Abstract
Abstract
Background:
Medication-related osteonecrosis of the jaw (MRONJ) is an important complication in patients treated with antiresorptive agents such as bisphosphonates and the receptor activator of nuclear factor κB ligand inhibitor (denosumab). Treatment of MRONJ is extremely difficult, which makes it a distressing long-term complication.
Objectives:
We report a case of intractable facial pain due to MRONJ that was successfully controlled with selective percutaneous controlled radiofrequency thermocoagulation of the Gasserian ganglion.
Setting:
A 68-year-old woman with breast cancer was diagnosed as having MRONJ. She was very distressed because of jaw pain and infections secondary to MRONJ. Her quality of life (QOL) was severely decreased. Since alleviation of the MRONJ could not be expected within the patient's life expectancy, it was decided to investigate the usefulness of selective percutaneous controlled radiofrequency thermocoagulation of the Gasserian ganglion to control the pain.
Results:
After the procedure, the anesthesia was obtained in the distribution of the third branch of the trigeminal nerve, and the pain completely disappeared. Although hypoesthesia was provoked as a complication, it was tolerated by the patient and she was very satisfied. Up to the time of death, there was no recurrence of pain or worsening of the MRONJ.
Discussion:
This procedure is a common technique for treating trigeminal neuralgia. Its effect is immediate and long lasting, although it provokes hypoesthesia in treated division, and it is also suited for cancer patients in terminal stage. This case suggests that the procedure was useful for improving the patient's QOL.
Introduction
B
The Position Paper 2014 Update 6 of the American Association of Oral and Maxillofacial Surgeons adopted the name “medication-related osteonecrosis of the jaw” (MRONJ) for osteonecrosis cases associated with antiresorptive and antiangiogenic agents. Patients may be considered to have MRONJ if all of the following are present: (1) current or previous treatment with antiresorptive or antiangiogenic agents; (2) exposed bone or bone that can be probed through an intraoral or extraoral fistula in the maxillofacial region that has persisted for longer than eight weeks; and (3) no history of radiation therapy to the jaws or obvious metastatic disease to the jaws.

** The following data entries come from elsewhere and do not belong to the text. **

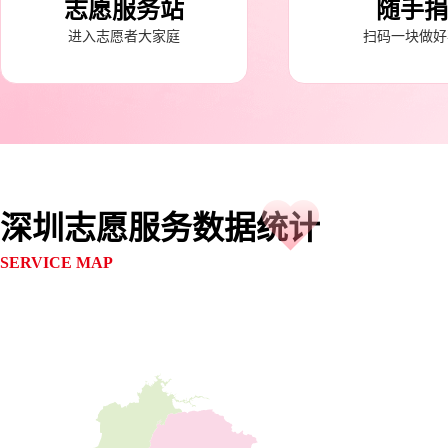
志愿服务站
随手捐
进入志愿者大家庭
扫码一块做好
深圳志愿服务数据统计
SERVICE MAP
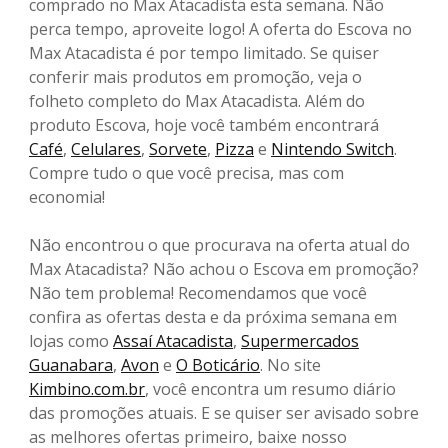
comprado no Max Atacadista esta semana. Não
perca tempo, aproveite logo! A oferta do Escova no
Max Atacadista é por tempo limitado. Se quiser
conferir mais produtos em promoção, veja o
folheto completo do Max Atacadista. Além do
produto Escova, hoje você também encontrará
Café
,
Celulares
,
Sorvete
,
Pizza
e
Nintendo Switch
.
Compre tudo o que você precisa, mas com
economia!
Não encontrou o que procurava na oferta atual do
Max Atacadista? Não achou o Escova em promoção?
Não tem problema! Recomendamos que você
confira as ofertas desta e da próxima semana em
lojas como
Assaí Atacadista
,
Supermercados
Guanabara
,
Avon
e
O Boticário
. No site
Kimbino.com.br
, você encontra um resumo diário
das promoções atuais. E se quiser ser avisado sobre
as melhores ofertas primeiro, baixe nosso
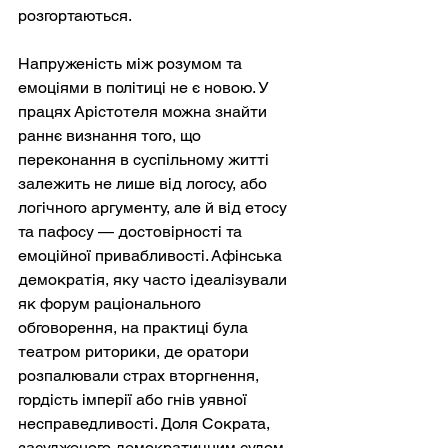
розгортаються.
Напруженість між розумом та 
емоціями в політиці не є новою. У 
працях Арістотеля можна знайти 
раннє визнання того, що 
переконання в суспільному житті 
залежить не лише від логосу, або 
логічного аргументу, але й від етосу 
та пафосу — достовірності та 
емоційної привабливості. Афінська 
демократія, яку часто ідеалізували 
як форум раціонального 
обговорення, на практиці була 
театром риторики, де оратори 
розпалювали страх вторгнення, 
гордість імперії або гнів уявної 
несправедливості. Доля Сократа, 
засудженого демократичним судом 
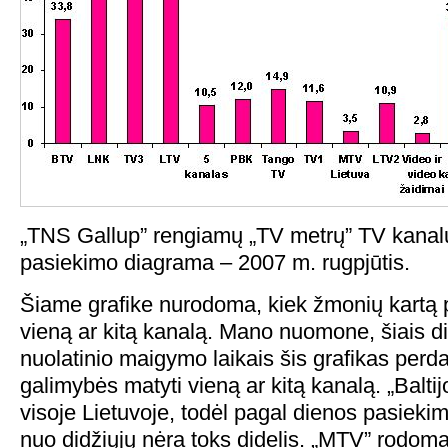
„TNS Gallup” rengiamų „TV metrų” TV kanalų
pasiekimo diagrama – 2007 m. rugpjūtis.
Šiame grafike nurodoma, kiek žmonių kartą p
vieną ar kitą kanalą. Mano nuomone, šiais di
nuolatinio maigymo laikais šis grafikas perd
galimybės matyti vieną ar kitą kanalą. „Balt
visoje Lietuvoje, todėl pagal dienos pasiekim
nuo didžiųjų nėra toks didelis. „MTV” rodoma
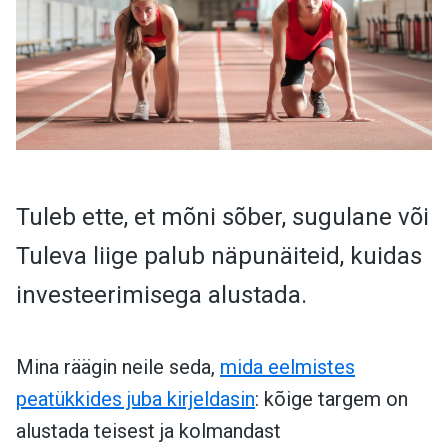
Tuleb ette, et mõni sõber, sugulane või
Tuleva liige palub näpunäiteid, kuidas
investeerimisega alustada.
Mina räägin neile seda,
mida eelmistes
peatükkides juba kirjeldasin
: kõige targem on
alustada teisest ja kolmandast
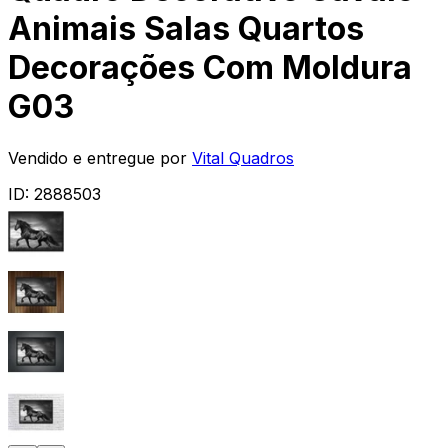
Animais Salas Quartos
Decorações Com Moldura
G03
Vendido e entregue por
Vital Quadros
ID:
2888503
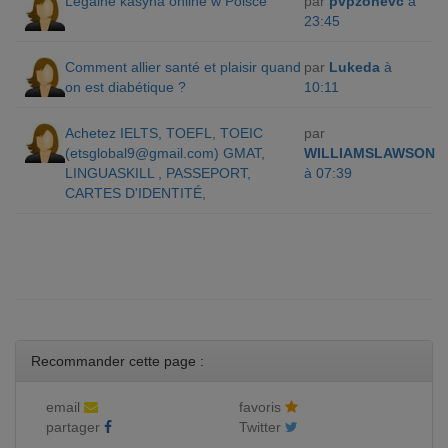
Legalne kasyna online w Polsce
par
pvpzonevc
à
23:45
Comment allier santé et plaisir quand
par
Lukeda
à
on est diabétique ?
10:11
Achetez IELTS, TOEFL, TOEIC
par
(
etsglobal9@gmail.com
) GMAT,
WILLIAMSLAWSON
LINGUASKILL , PASSEPORT,
à 07:39
CARTES D'IDENTITÉ,
Recommander cette page :
email
favoris
partager
Twitter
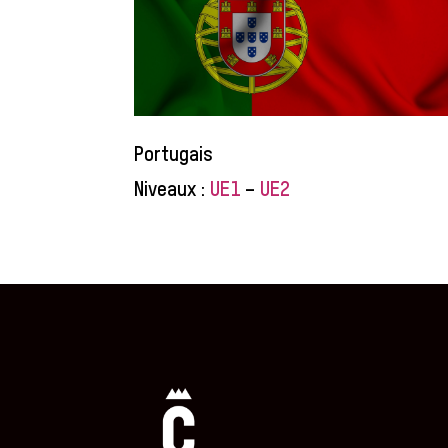
Portugais
Niveaux :
UE1
–
UE2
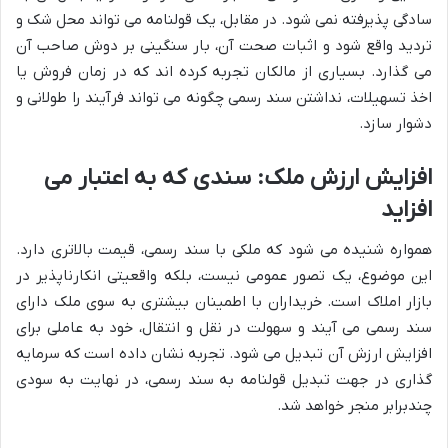
سادگی پذیرفته نمی شود. در مقابل، یک قولنامه می تواند محل شک و
تردید واقع شود و اثبات صحت آن، بار سنگینی بر دوش صاحب آن
می گذارد. بسیاری از مالکان تجربه کرده اند که در زمان فروش یا
اخذ تسهیلات، نداشتن سند رسمی چگونه می تواند فرآیند را طولانی و
دشوار سازد.
افزایش ارزش ملک: سندی که به اعتبار می
افزاید
همواره شنیده می شود که ملکی با سند رسمی، قیمت بالاتری دارد.
این موضوع، یک تصور عمومی نیست، بلکه واقعیتی انکارناپذیر در
بازار املاک است. خریداران با اطمینان بیشتری به سوی ملک دارای
سند رسمی می آیند و سهولت در نقل و انتقال، خود به عاملی برای
افزایش ارزش آن تبدیل می شود. تجربه نشان داده است که سرمایه
گذاری در جهت تبدیل قولنامه به سند رسمی، در نهایت به سودی
چندبرابر منجر خواهد شد.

The underlying diseases of MRONJ were reported to be mostly cancers, including multiple myeloma in 31.2%, breast cancer in 29.5%, prostate cancer in 9.6%, other cancers in 7.6%, and metastasis in 2.5%, compared with osteoporosis in 19.6%. 7 Common symptoms of MRONJ include bone exposure, pain, swelling, paresthesia, suppuration, soft tissue ulceration, intraoral fistula, extraoral fistula, and loosening of teeth. 8 The pathophysiology of MRONJ remains unclear, and appropriate approaches for its prevention and treatment have not been established. 9 Since treatment of MRONJ is extremely difficult, 10 it is a major, distressing, long-term complication. 11
A 68-year-old woman with facial pain associated with MRONJ is presented. This is the first case report of selective percutaneous controlled radiofrequency thermocoagulation of the Gasserian ganglion to control the pain due to MRONJ.
Case History
A 68-year-old woman with breast cancer had recurrence in the left trapezius muscle 14 years after left mastectomy and was started on chemotherapy. One year later, bone scintigraphy detected metastasis in the left scapula, and intravenous bisphosphonate (zoledronate) was started to prevent skeletal-related events. In the same year, a computed tomography (CT) scan detected left pleural metastasis, and oxycodone was prescribed for cancer pain in the left chest. A good analgesic effect was obtained with extended-release oxycodone at 70 mg/day and naproxen at 300 mg/day. One year after starting the intravenous zoledronate, the patient began to complain of swelling and pain in the left mandibular molar gingiva. A dentist performed conservative treatment consisting of antimicrobial therapy and local irrigation, but the swelling and pain were treatment resistant and progressive. Three months later, exposed bone was noted in the same left mandibular molar region (Fig. 1). CT showed left mandibular osteomyelitis. Since the patient had been administered zoledronate at 4 mg every four weeks for six months, and then denosumab at 120 mg every three weeks for eight months, she was diagnosed as having MRONJ due to antiresorptive agents. Even after denosumab was discontinued after diagnosis of MRONJ, the patient's medical condition continued to worsen, with an extraoral fistula. In addition, hypoesthesia and numbness developed in the left chin and lower lip. The patient rated the severity of continuous pain in the left jaw as 7 out of 10 on the Numerical Pain Rating Scale. The pain was especially severe when eating, and this led to reduced oral intake. Because the patient also complained of severe pain at the time of local irrigation, adequate local care could not be performed, and infections of the mandible and the gingiva secondary to the MRONJ became uncontrollable. She was very distressed due to left jaw pain. To treat the pain, immediate-release oxycodone, 10 mg, and loxoprofen sodium, 60 mg, were added to her treatment regimen, but they had no effect. We recommended her to take neuropathic agents, carbamazepine or amitriptyline, but she refused to take them that might worsen her sleepiness due to extended-release oxycodone at 70 mg/day.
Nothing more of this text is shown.